BCVA, Best-Corrected Visual Acuity; CST, Central Subfield Thickness; DME, Diabetic Macular Edema; ETDRS, Early Treatment Diabetic Retinopathy Study; IOI, Intraocular Inflammation; IVBr, Intravitreal Brolucizumab; IVR, Intravitreal Ranibizumab; IVA, Intravitreal Aflibercept; IVTA, Intravitreal Triamcinolone Acetonide; LogMAR, Logarithm of the Minimum Angle of Resolution; PRN, Pro Re Nata (as needed); STTA, Subtenon Triamcinolone Acetonide; VEGF, Vascular Endothelial Growth Factor.

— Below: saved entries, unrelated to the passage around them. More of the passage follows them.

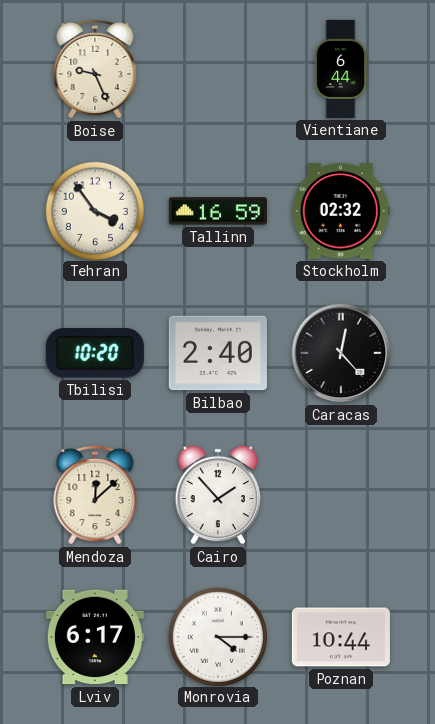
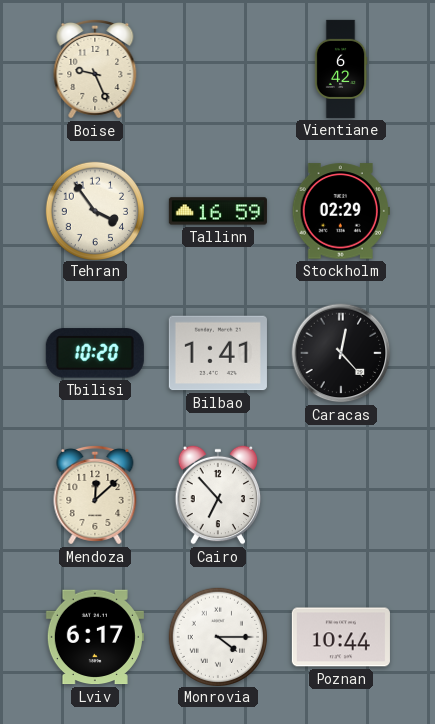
Vientiane: 6:44 -> 6:42
Stockholm: 02:32 -> 02:29
Bilbao: 2:40 -> 1:41
Cairo: 1:53 -> 6:53
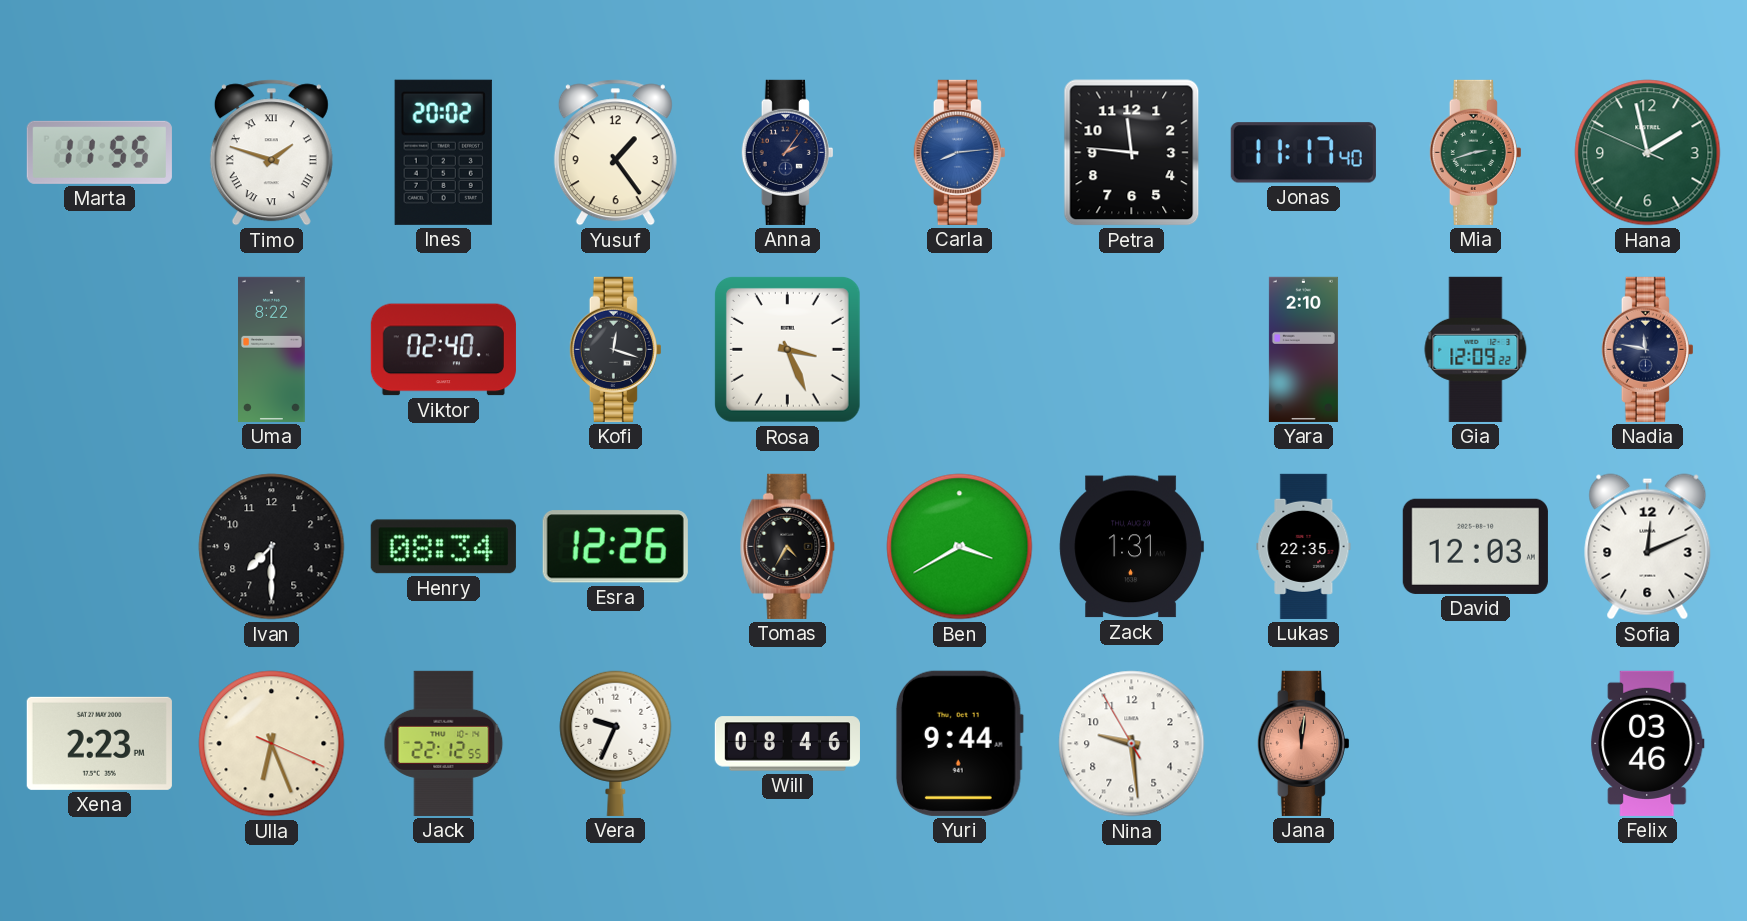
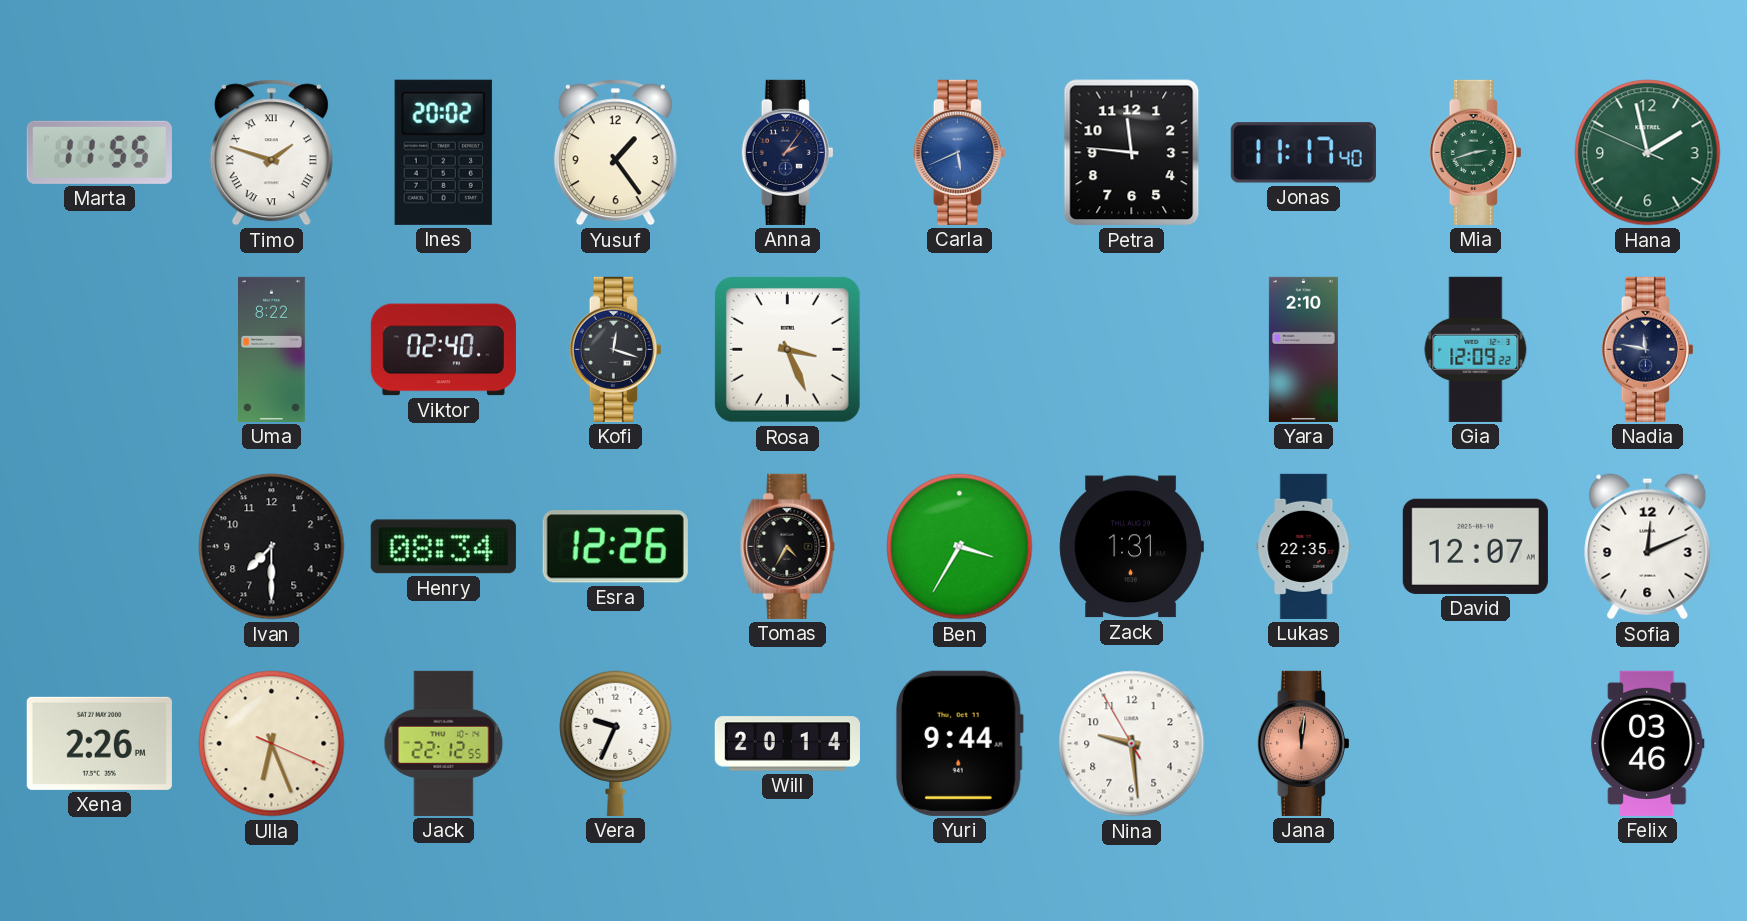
Carla: 8:14 -> 5:41
Ben: 3:40 -> 3:35
David: 12:03 -> 12:07
Xena: 2:23 -> 2:26
Will: 08:46 -> 20:14
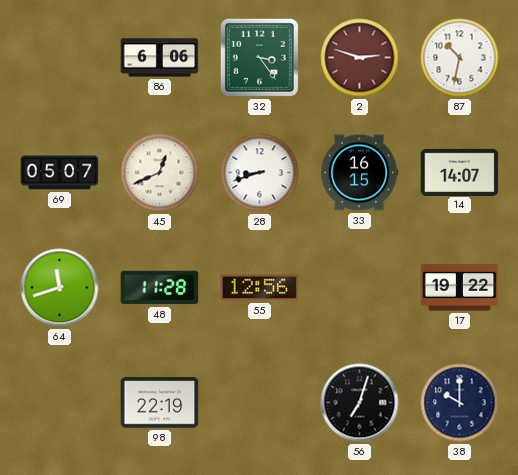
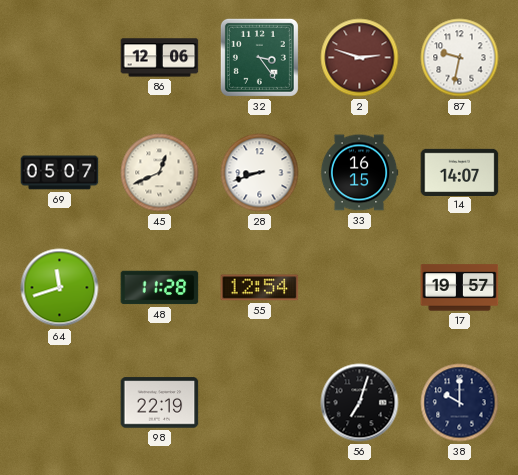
86: 6:06 -> 12:06
87: 10:32 -> 9:32
55: 12:56 -> 12:54
17: 19:22 -> 19:57
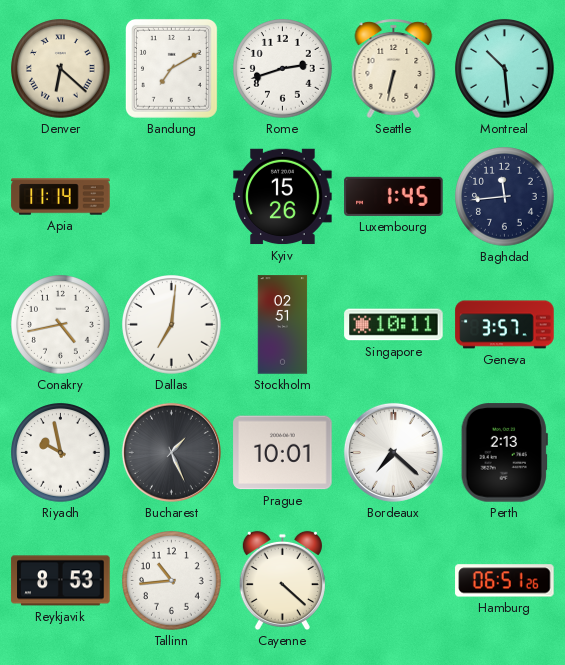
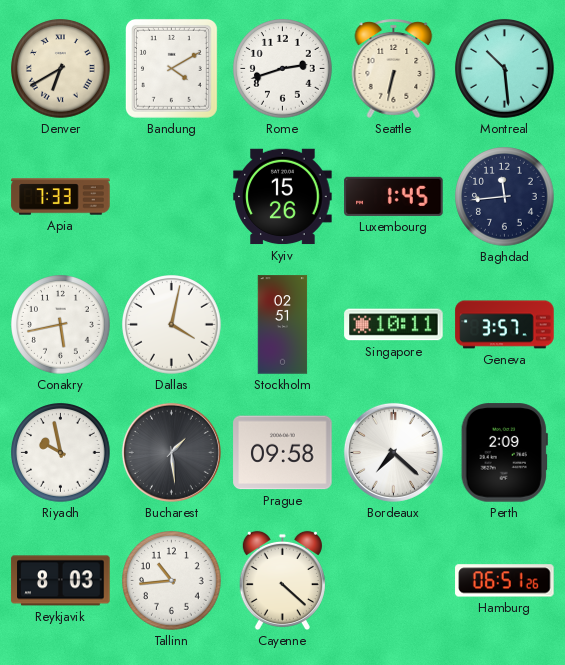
Denver: 6:22 -> 6:40
Bandung: 7:10 -> 4:10
Apia: 11:14 -> 7:33
Conakry: 4:43 -> 5:43
Dallas: 7:01 -> 4:02
Bucharest: 1:26 -> 1:29
Prague: 10:01 -> 09:58
Perth: 2:13 -> 2:09
Reykjavik: 8:53 -> 8:03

Ethics Approval and Consent to Participate

This study was approved by the Institutional Review Board of the Gunma University Hospital and adhered to the guidelines of the Declaration of Helsinki (HS2002-252). Informed consent was obtained from all participants.

Acknowledgments

The authors thank Editage for English language editing of this manuscript (www.editage.com).

Author Contributions

All authors made a significant contribution to the work reported, whether that is in the conception, study design, execution, acquisition of data, analysis and interpretation, or in all these areas; took part in drafting, revising or critically reviewing the article; gave final approval of the version to be published; have agreed on the journal to which the article has been submitted; and agree to be accountable for all aspects of the work.

Funding

The authors did not receive support from any organization for the submitted work.

Disclosure

The authors report no conflicts of interest in this work.